On the one hand, it is important not to view “the north” as a monolithic Labour fiefdom. It has always been a politically various region, subject to multiple and continual shifts of allegiance, even after the rise of the Parliamentary Labour Party in the wake of the First World War. Indeed, Labour has never quite been able to rely on its so-called northern heartlands. Even discounting the many solidly Tory northern rural seats, Liverpool returned Tory MPs up to the 1960s, for instance, and even during the polarised 1980s, seats such as Newcastle Central in the north-east could briefly turn blue as a result of local quirks.

But it is true that in the textile districts of Manchester, the port towns of west Cumbria, and especially the vast coalfield areas scattered across the north that nurtured such a large portion of its population and culture, voting Labour was something that was done without a second thought, from the time of the General Strike through the postwar years and the Thatcher nadir, up to the Blairite millennium.
Aside from the brief, partial upturn of the postwar years, this was mostly a period of slow, unchecked decline for the region from its Victorian heyday, when it had resembled hyper-developed modern locales like Shanghai and Silicon Valley. But despite and perhaps partly because of this backdrop of downturn and depression, the Labour Party was throughout this period, for the vast majority of people in the mining districts of County Durham or South Yorkshire, less a political party than a secular church, with all the sense of emotional attachment and injunctions against non-attendance that implies.


But Labour’s foundation in communitarian organisation also offers a good starting point for understanding its tragic drift away from its northern bedrock over the millennial period. For while traditionalist tendencies such as Blue Labour have argued recently for a return to the emphasis on faith, family and localism that sustained the party in its years of formation and maturation, an obvious flaw in this idea is that when families and local communities change irrevocably, as they have done over the past half-century of deindustrialisation, their institutions and places of worship must follow suit, or risk extinction.

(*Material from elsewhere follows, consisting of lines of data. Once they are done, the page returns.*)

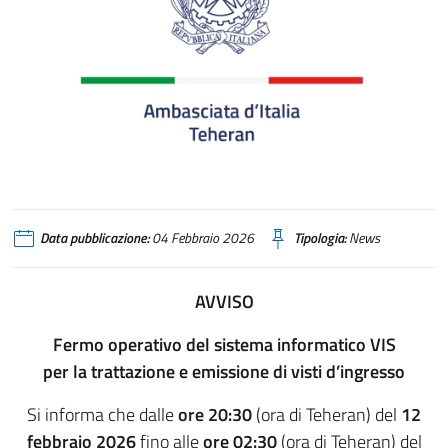
Logo Ambasciata d'Italia in Teheran
Data pubblicazione:
04 Febbraio 2026
Tipologia:
News
AVVISO
Fermo operativo del sistema informatico VIS
per la trattazione e emissione di visti d’ingresso
Si informa che dalle
ore 20:30
(ora di Teheran) del
12
febbraio 2026
fino alle
ore 02:30
(ora di Teheran) del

To an extent, Labour’s changing relationship with its heartlands from the 1980s on has been shaped by this fundamental truth – the fact that, in an increasingly desocialised and privatised society, the industrial areas of the north no longer have the community infrastructure to connect individuals to the party hierarchy as they did in Labour’s “heroic age” through local union branches and social clubs, national bodies like the NUM and TUC, and parliamentary party proper.

More pointedly, for all that the heritage of the Labour movement lives on – and is even undergoing something of a revival in the form of events like the Durham Miners’ Gala – the industries of the 19th and 20th centuries are now gone forever. This is, obviously, a pretty formidable problem for a historically “empirical” party founded on the experience of workers attached to specific workplaces.